● **PROBLEM DESCRIPTION**:
Look through the entries below and copy exactly the part that begins with the line containing "Outline <item>duodenum</item>. (SVG masks)" and ends with the line containing "Mask all regions of right iliac vein.". Do not copy the pictures.
================================
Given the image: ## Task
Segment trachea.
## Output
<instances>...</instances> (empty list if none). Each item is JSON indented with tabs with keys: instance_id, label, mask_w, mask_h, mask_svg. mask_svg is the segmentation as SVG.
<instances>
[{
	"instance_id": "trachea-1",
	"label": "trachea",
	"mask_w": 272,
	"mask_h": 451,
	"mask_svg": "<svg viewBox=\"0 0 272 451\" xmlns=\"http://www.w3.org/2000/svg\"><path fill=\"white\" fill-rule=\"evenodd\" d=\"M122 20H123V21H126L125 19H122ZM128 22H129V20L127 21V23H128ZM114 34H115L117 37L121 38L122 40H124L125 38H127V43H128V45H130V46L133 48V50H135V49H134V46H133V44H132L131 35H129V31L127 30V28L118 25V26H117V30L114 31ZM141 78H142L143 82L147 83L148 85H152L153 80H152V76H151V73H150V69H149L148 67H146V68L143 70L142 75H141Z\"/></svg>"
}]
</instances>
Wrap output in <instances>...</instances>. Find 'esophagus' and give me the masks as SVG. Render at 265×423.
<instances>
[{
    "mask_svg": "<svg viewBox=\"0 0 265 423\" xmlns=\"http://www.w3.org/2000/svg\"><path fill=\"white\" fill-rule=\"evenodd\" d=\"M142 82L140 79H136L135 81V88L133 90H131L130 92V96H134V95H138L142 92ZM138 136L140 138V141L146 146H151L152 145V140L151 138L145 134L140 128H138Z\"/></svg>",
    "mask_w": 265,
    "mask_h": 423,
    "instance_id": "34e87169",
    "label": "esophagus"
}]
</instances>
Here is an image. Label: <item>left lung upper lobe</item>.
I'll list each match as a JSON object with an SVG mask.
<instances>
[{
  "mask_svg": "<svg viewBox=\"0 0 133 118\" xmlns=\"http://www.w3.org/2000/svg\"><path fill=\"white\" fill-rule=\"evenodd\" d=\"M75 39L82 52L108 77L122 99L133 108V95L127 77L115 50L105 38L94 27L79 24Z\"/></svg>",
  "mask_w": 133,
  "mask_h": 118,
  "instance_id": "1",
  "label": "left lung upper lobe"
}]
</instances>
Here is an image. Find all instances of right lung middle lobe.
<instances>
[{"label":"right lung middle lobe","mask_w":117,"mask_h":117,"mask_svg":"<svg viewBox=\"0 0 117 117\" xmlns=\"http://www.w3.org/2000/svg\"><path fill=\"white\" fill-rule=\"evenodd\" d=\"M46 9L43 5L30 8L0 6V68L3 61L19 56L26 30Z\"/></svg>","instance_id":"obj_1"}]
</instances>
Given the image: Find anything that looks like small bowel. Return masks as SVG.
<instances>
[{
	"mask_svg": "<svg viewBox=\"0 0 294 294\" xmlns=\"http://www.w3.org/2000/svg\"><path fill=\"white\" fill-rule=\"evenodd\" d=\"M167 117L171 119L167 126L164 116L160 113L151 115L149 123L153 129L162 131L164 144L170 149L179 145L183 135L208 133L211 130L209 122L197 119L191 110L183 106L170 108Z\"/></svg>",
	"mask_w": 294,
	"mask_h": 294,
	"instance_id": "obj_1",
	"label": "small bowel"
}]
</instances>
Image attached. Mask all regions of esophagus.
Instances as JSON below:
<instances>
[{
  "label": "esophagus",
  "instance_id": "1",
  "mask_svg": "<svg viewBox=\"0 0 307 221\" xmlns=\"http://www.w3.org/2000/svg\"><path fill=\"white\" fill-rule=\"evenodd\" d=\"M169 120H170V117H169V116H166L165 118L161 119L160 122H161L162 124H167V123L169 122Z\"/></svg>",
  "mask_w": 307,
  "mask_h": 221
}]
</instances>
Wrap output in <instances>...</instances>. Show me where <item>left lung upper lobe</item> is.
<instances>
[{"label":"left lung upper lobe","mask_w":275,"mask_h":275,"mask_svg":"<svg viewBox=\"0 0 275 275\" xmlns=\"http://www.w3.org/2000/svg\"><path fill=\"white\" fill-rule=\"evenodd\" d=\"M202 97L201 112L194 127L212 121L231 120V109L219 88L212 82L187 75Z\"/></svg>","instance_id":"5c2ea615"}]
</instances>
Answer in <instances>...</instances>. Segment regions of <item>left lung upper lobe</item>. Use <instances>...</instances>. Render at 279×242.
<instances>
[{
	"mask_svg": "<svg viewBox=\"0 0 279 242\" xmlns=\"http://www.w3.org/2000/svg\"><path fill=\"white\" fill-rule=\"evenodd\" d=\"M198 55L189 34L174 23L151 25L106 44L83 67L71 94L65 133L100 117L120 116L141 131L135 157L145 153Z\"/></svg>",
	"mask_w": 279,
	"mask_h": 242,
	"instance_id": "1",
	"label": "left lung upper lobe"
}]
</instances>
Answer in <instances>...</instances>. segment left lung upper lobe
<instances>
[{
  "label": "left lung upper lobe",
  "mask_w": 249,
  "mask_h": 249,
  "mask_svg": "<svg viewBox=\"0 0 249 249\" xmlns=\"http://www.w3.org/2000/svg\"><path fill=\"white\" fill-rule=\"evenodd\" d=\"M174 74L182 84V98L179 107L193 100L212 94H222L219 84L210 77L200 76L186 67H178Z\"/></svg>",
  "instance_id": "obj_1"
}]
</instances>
================================
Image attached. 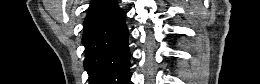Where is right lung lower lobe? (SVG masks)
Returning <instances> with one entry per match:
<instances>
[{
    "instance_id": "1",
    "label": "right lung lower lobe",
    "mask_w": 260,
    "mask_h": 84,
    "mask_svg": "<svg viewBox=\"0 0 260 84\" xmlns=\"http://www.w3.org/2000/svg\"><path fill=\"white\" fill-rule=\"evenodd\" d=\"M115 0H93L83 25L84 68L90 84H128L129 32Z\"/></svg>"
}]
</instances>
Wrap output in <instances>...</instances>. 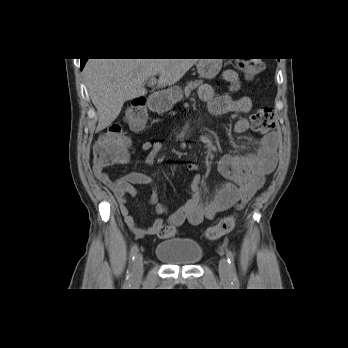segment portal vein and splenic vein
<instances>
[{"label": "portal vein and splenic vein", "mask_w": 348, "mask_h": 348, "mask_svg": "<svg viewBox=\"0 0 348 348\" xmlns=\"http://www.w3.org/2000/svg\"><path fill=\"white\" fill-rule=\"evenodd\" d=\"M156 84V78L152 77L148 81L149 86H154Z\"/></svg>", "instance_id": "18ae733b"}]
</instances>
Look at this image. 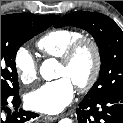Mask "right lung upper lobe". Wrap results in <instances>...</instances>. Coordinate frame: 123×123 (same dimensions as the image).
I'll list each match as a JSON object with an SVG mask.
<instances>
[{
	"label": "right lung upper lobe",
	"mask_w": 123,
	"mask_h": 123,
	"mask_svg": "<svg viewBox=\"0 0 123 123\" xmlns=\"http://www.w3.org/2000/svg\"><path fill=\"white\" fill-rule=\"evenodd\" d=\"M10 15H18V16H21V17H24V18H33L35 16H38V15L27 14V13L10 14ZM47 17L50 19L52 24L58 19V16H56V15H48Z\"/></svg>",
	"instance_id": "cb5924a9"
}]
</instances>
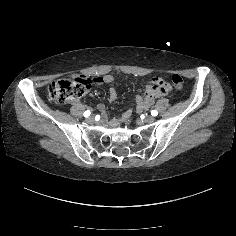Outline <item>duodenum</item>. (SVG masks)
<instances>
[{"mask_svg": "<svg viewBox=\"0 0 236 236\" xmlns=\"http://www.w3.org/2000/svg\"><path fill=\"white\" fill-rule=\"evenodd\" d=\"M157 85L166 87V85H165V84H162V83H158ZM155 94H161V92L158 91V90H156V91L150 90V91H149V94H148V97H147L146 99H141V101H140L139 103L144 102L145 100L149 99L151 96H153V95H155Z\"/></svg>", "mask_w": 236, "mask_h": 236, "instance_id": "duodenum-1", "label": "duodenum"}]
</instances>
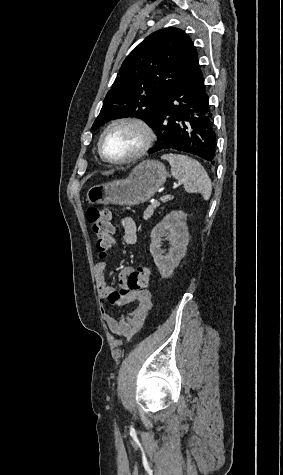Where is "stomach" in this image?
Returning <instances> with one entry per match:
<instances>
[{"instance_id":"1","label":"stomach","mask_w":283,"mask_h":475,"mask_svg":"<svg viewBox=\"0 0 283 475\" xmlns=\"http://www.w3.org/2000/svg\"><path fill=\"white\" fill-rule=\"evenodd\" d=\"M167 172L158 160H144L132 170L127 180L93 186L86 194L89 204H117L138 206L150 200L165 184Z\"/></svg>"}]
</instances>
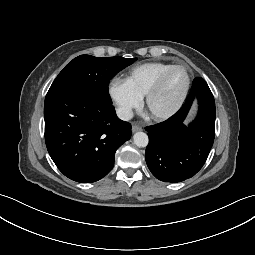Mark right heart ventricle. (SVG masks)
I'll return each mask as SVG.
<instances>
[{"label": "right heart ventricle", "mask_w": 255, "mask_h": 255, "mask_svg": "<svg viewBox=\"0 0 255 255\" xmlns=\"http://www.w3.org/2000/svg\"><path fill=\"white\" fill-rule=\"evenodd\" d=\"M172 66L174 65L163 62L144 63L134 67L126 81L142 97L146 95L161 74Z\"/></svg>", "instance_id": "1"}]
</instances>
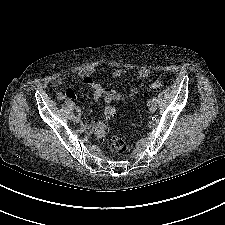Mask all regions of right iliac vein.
================================
● **ANSWER FOR THIS EXERCISE**:
Outline <item>duodenum</item>. (SVG masks)
<instances>
[{"mask_svg": "<svg viewBox=\"0 0 236 236\" xmlns=\"http://www.w3.org/2000/svg\"><path fill=\"white\" fill-rule=\"evenodd\" d=\"M157 85L166 87V85H165V84H162V83H158ZM155 94H161V92L158 91V90H156V91L150 90V91H149V94H148V97H147L146 99H141V101H140L139 103L144 102L145 100L149 99L151 96H153V95H155Z\"/></svg>", "mask_w": 236, "mask_h": 236, "instance_id": "duodenum-1", "label": "duodenum"}]
</instances>
Where is "stomach" in this image?
Returning <instances> with one entry per match:
<instances>
[{"instance_id":"1","label":"stomach","mask_w":283,"mask_h":475,"mask_svg":"<svg viewBox=\"0 0 283 475\" xmlns=\"http://www.w3.org/2000/svg\"><path fill=\"white\" fill-rule=\"evenodd\" d=\"M167 172L158 160H144L132 170L127 180L93 186L86 194L89 204H117L138 206L150 200L165 184Z\"/></svg>"}]
</instances>
Mark right heart ventricle. (SVG masks)
I'll return each mask as SVG.
<instances>
[{"label": "right heart ventricle", "mask_w": 255, "mask_h": 255, "mask_svg": "<svg viewBox=\"0 0 255 255\" xmlns=\"http://www.w3.org/2000/svg\"><path fill=\"white\" fill-rule=\"evenodd\" d=\"M172 66L174 65L163 62L144 63L134 67L126 81L142 97L146 95L161 74Z\"/></svg>", "instance_id": "1"}]
</instances>
Mask all regions of right iliac vein.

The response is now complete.